OOXML vs. ODF - the "battle" is heating up as we get closer to the ISO BRM date

I wrote about the Burton Group's report "What's Up, .DOC?" before on the XML Aficionado blog, and it didn't take long for the ODF Alliance to write a scathing rebuttal to the Burton Group report. Ironically, that rebuttal was published in PDF format, not ODF...

Before we take a look at what happens next, maybe it is time for a short review of the various acronyms and abbreviations that are commonly used in these reports, discussions, and in related blogs:

OOXML Office Open XML is an XML-based file format specification for electronic productivity application documents, such as spreadsheets, charts, presentations, and word processing documents. Originally developed by Microsoft, it is already an Ecma standard and widely used due to its implementation by Microsoft Office 2007. It is currently in the process of being proposed as an ISO standard.
ODF Open Document Format is a file format for electronic office documents, originally developed by Sun for the OpenOffice.org office suite and then later standardized through OASIS and ISO.
ISO International Organization for Standardization
BRM Ballot Resolution Meeting is the ISO process by which comments received during the previous ISO FastTrack vote and letter ballot phase are resolved by the meeting, during which national bodies and the submitting entity (Ecma) will possibly agree on a set of revisions to the originally submitted standard text. The DIS-29500 BRM is scheduled for February 25-29, 2008, in Geneva.
DIS-29500 The official ISO name and standard number for OOXML
OASIS Organization for the Advancement of Structured Information Standards; a non-profit consortium that defines open standards for the global information society
Ecma Originally this was called the European Computer Manufacturers Association, but their new name is Ecma International - European association for standardizing information and communication systems.
XML eXtensible Markup Language as defined by the W3C in 1998. Probably the most important standard of them all, because both OOXML and ODF are built on top of XML. If you don't know it already, you should definitely learn XML... :)

 

So what's new with the OOXML vs. ODF debate now that we are only two weeks away from the ISO BRM? Earlier this week, the Burton Group responded to the ODF Alliance's rebuttal in a series of three postings by Guy Creese on the Collaboration and Content Strategies Blog, and you can find them here: Part 1, Part 2, and Part 3. In this response, the Burton Group addresses each criticism from the ODF Alliance point by point.

Also, Slashdot reported this week on the Ecma response to the ISO comments and the recent blog post from Russel Ossendryver (an open source and ODF advocate) criticizing the Ecma response.

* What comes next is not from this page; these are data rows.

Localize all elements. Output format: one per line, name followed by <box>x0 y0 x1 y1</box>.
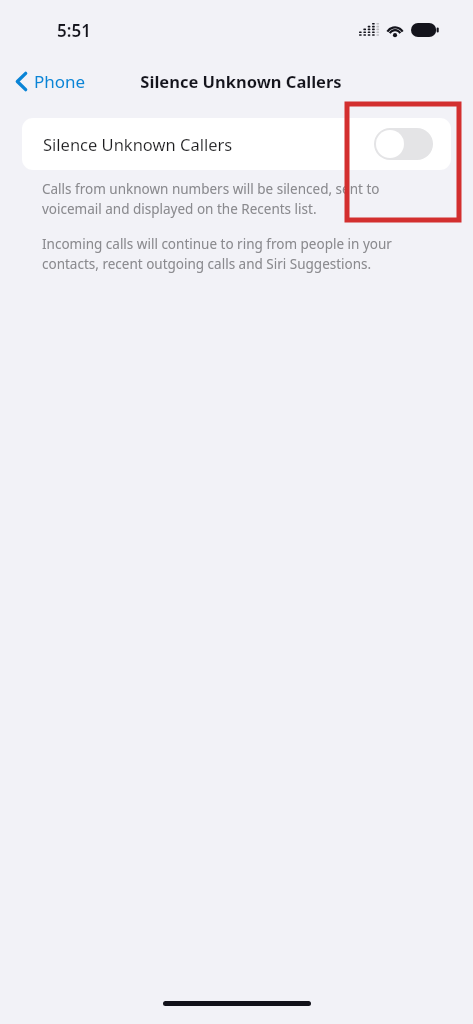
staticText: Silence Unknown Callers <box>43 133 233 155</box>
staticText: Silence Unknown Callers <box>140 70 342 92</box>
staticText: Calls from unknown numbers will be silen… <box>42 180 433 218</box>
staticText: 5:51 <box>57 19 91 42</box>
other: Back <box>16 72 27 91</box>
staticText: Incoming calls will continue to ring fro… <box>42 235 439 273</box>
button[interactable]: Silence Unknown Callers toggle <box>374 128 433 160</box>
button[interactable]: Back <box>10 66 92 97</box>
button[interactable]: Silence Unknown Callers <box>22 118 451 170</box>
staticText: Phone <box>34 70 86 93</box>
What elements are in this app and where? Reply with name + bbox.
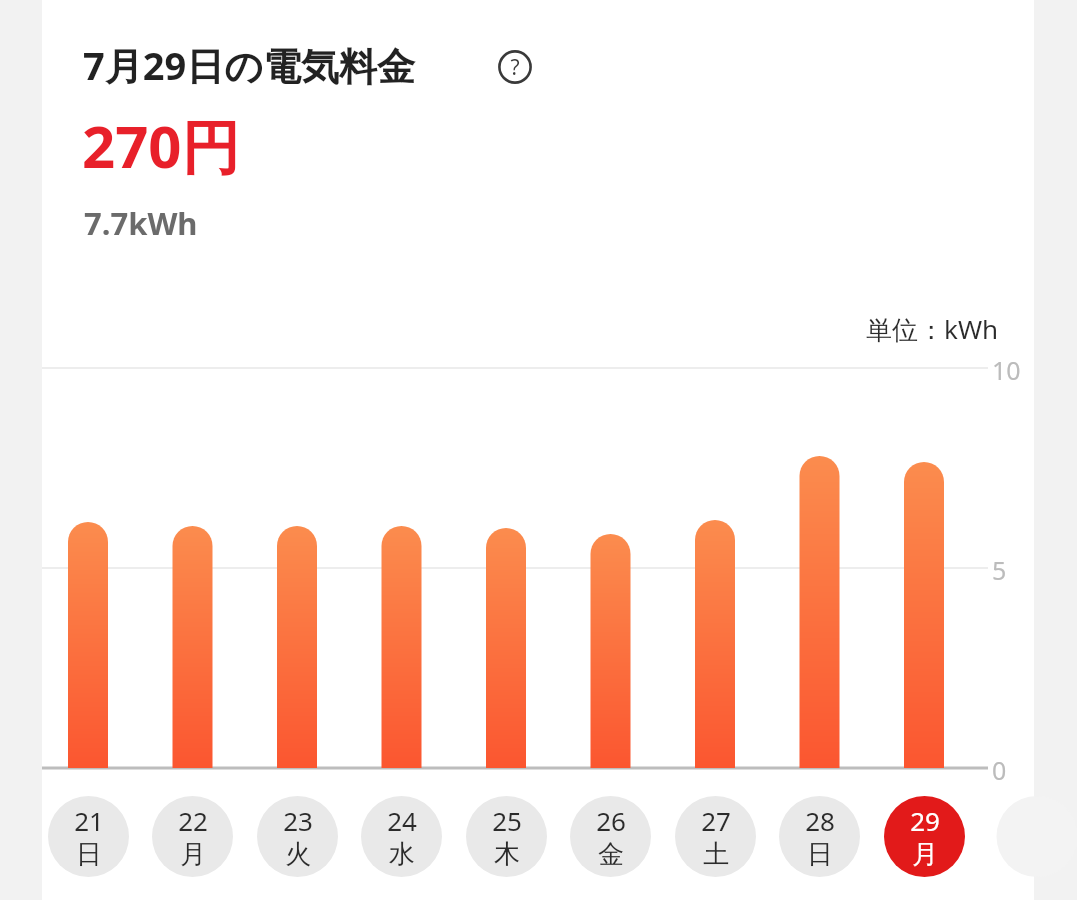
staticText: 日 [76,838,102,871]
staticText: 24 [387,803,417,838]
staticText: 5 [992,553,1007,583]
staticText: 26 [596,803,626,838]
staticText: 単位：kWh [866,311,999,347]
staticText: 月 [180,838,206,871]
button[interactable]: 27 [675,796,756,877]
staticText: 28 [805,803,835,838]
staticText: 29 [910,803,940,838]
staticText: 25 [492,803,522,838]
staticText: 水 [389,838,415,871]
staticText: 月 [912,838,938,871]
staticText: 10 [992,353,1021,383]
button[interactable]: 21 [48,796,129,877]
button[interactable]: 25 [466,796,547,877]
staticText: 23 [283,803,313,838]
staticText: 火 [285,838,311,871]
staticText: 土 [703,838,729,871]
staticText: ? [510,53,520,82]
staticText: 22 [178,803,208,838]
staticText: 日 [807,838,833,871]
staticText: 27 [701,803,731,838]
button[interactable]: 23 [257,796,338,877]
staticText: 270円 [82,106,240,185]
button[interactable]: 22 [152,796,233,877]
staticText: 木 [494,838,520,871]
staticText: 7.7kWh [84,202,198,244]
staticText: 7月29日の電気料金 [83,39,416,91]
button[interactable]: 28 [779,796,860,877]
button[interactable]: 26 [570,796,651,877]
staticText: 金 [598,838,624,871]
button[interactable]: 29 [884,796,965,877]
staticText: 21 [74,803,104,838]
button[interactable]: 24 [361,796,442,877]
staticText: 0 [992,753,1007,783]
button[interactable]: ヘルプ [492,44,538,90]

If you prefer some demos over reading thousands of pages of specifications, you may find these videos interesting that have been posted on YouTube recently: a video of Open XML on the iPhone, as well as a video of Native Open XML support on Mac OS X. Both videos show support of OOXML on Apple's platforms, yet Martin Bekkelund (a proponent of Norway's "no" vote on DIS-29500) writes on his blog today about some headaches he's had with OOXML on the Mac and his iPhone. I was curious about his allegation that a .DOCX on the iPhone produces an error message, so I had to try it myself - and I am happy to report that any .DOCX attachment received on my iPhone (running the 1.1.3 software) displays beautifully and works pretty much exactly like it is shown in the YouTube video above.

More commentary and further information can be found on Michael Desmond's blog, as well as in previous OOXML-related posts on this XML Aficionado blog. Also keep in mind that the best way to learn OOXML is to start experimenting with it, and I recently wrote a longer article on Content reuse with Open XML and XSLT to show exactly how easily it can be done using the built-in OOXML support in your favorite XML Editor.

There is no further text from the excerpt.